## Data extract
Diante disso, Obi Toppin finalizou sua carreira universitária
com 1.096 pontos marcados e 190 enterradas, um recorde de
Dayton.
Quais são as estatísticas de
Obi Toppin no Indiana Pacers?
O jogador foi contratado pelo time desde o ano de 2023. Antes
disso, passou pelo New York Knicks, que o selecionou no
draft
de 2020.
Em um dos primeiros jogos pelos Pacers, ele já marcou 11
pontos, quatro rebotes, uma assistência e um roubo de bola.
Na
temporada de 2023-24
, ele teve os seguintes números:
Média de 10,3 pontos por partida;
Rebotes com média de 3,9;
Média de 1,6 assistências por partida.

## Your instructions
Identify the lines above with the word "Toppin". Copy them.

## Output for this task
Diante disso, Obi Toppin finalizou sua carreira universitária
Obi Toppin no Indiana Pacers?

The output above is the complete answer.